= What you have to do =
Word for word, repeat each of the records below.

= Provided information =

____

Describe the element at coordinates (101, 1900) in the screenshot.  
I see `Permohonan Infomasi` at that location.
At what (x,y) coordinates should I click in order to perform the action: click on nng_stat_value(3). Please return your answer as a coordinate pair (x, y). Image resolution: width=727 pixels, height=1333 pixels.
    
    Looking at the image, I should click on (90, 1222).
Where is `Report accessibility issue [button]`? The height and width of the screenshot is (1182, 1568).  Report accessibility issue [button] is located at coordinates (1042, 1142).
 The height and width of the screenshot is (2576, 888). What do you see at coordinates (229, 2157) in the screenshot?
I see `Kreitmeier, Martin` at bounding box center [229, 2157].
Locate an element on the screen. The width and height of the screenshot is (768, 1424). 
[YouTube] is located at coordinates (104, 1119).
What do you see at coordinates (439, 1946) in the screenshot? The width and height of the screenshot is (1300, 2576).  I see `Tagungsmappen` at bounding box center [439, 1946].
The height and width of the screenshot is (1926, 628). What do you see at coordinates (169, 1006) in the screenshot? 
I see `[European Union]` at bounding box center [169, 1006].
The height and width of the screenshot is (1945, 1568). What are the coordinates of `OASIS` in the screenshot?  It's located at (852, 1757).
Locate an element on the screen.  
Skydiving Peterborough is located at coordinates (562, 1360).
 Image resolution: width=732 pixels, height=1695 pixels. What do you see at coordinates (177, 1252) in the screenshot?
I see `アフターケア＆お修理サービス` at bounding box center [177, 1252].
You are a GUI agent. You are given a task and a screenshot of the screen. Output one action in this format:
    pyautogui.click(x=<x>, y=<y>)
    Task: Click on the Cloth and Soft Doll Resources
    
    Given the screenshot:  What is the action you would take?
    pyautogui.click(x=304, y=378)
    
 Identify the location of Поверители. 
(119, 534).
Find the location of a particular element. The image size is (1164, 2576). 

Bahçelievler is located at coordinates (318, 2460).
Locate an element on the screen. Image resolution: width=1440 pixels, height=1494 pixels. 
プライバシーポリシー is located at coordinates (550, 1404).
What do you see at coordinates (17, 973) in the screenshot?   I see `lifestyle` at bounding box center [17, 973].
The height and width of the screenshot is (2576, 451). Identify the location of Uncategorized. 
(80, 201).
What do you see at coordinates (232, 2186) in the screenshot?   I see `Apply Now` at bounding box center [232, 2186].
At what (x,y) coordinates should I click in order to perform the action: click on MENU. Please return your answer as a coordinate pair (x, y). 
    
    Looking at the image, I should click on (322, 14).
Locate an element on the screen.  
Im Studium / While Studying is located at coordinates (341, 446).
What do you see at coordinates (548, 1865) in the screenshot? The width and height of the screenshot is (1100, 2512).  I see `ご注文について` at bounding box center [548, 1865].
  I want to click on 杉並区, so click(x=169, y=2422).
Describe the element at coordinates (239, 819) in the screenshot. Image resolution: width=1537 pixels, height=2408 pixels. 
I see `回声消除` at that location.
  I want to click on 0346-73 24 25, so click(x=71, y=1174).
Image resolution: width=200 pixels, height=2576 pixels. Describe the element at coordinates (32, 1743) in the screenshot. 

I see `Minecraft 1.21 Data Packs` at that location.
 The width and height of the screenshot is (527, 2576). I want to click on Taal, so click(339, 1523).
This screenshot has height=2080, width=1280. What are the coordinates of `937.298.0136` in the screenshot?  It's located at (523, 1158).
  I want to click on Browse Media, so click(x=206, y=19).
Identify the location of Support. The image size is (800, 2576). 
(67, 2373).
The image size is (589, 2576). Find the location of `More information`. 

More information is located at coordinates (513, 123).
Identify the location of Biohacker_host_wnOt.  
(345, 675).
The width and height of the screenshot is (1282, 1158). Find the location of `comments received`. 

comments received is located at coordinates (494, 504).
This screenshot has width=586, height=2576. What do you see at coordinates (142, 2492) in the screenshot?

____

= Reply =
Describe the element at coordinates (101, 1900) in the screenshot.  
I see `Permohonan Infomasi` at that location.
At what (x,y) coordinates should I click in order to perform the action: click on nng_stat_value(3). Please return your answer as a coordinate pair (x, y). Image resolution: width=727 pixels, height=1333 pixels.
    
    Looking at the image, I should click on (90, 1222).
Where is `Report accessibility issue [button]`? The height and width of the screenshot is (1182, 1568).  Report accessibility issue [button] is located at coordinates (1042, 1142).
 The height and width of the screenshot is (2576, 888). What do you see at coordinates (229, 2157) in the screenshot?
I see `Kreitmeier, Martin` at bounding box center [229, 2157].
Locate an element on the screen. The width and height of the screenshot is (768, 1424). 
[YouTube] is located at coordinates (104, 1119).
What do you see at coordinates (439, 1946) in the screenshot? The width and height of the screenshot is (1300, 2576).  I see `Tagungsmappen` at bounding box center [439, 1946].
The height and width of the screenshot is (1926, 628). What do you see at coordinates (169, 1006) in the screenshot? 
I see `[European Union]` at bounding box center [169, 1006].
The height and width of the screenshot is (1945, 1568). What are the coordinates of `OASIS` in the screenshot?  It's located at (852, 1757).
Locate an element on the screen.  
Skydiving Peterborough is located at coordinates (562, 1360).
 Image resolution: width=732 pixels, height=1695 pixels. What do you see at coordinates (177, 1252) in the screenshot?
I see `アフターケア＆お修理サービス` at bounding box center [177, 1252].
You are a GUI agent. You are given a task and a screenshot of the screen. Output one action in this format:
    pyautogui.click(x=<x>, y=<y>)
    Task: Click on the Cloth and Soft Doll Resources
    
    Given the screenshot:  What is the action you would take?
    pyautogui.click(x=304, y=378)
    
 Identify the location of Поверители. 
(119, 534).
Find the location of a particular element. The image size is (1164, 2576). 

Bahçelievler is located at coordinates (318, 2460).
Locate an element on the screen. Image resolution: width=1440 pixels, height=1494 pixels. 
プライバシーポリシー is located at coordinates (550, 1404).
What do you see at coordinates (17, 973) in the screenshot?   I see `lifestyle` at bounding box center [17, 973].
The height and width of the screenshot is (2576, 451). Identify the location of Uncategorized. 
(80, 201).
What do you see at coordinates (232, 2186) in the screenshot?   I see `Apply Now` at bounding box center [232, 2186].
At what (x,y) coordinates should I click in order to perform the action: click on MENU. Please return your answer as a coordinate pair (x, y). 
    
    Looking at the image, I should click on (322, 14).
Locate an element on the screen.  
Im Studium / While Studying is located at coordinates (341, 446).
What do you see at coordinates (548, 1865) in the screenshot? The width and height of the screenshot is (1100, 2512).  I see `ご注文について` at bounding box center [548, 1865].
  I want to click on 杉並区, so click(x=169, y=2422).
Describe the element at coordinates (239, 819) in the screenshot. Image resolution: width=1537 pixels, height=2408 pixels. 
I see `回声消除` at that location.
  I want to click on 0346-73 24 25, so click(x=71, y=1174).
Image resolution: width=200 pixels, height=2576 pixels. Describe the element at coordinates (32, 1743) in the screenshot. 

I see `Minecraft 1.21 Data Packs` at that location.
 The width and height of the screenshot is (527, 2576). I want to click on Taal, so click(339, 1523).
This screenshot has height=2080, width=1280. What are the coordinates of `937.298.0136` in the screenshot?  It's located at (523, 1158).
  I want to click on Browse Media, so click(x=206, y=19).
Identify the location of Support. The image size is (800, 2576). 
(67, 2373).
The image size is (589, 2576). Find the location of `More information`. 

More information is located at coordinates (513, 123).
Identify the location of Biohacker_host_wnOt.  
(345, 675).
The width and height of the screenshot is (1282, 1158). Find the location of `comments received`. 

comments received is located at coordinates (494, 504).
This screenshot has width=586, height=2576. What do you see at coordinates (142, 2492) in the screenshot?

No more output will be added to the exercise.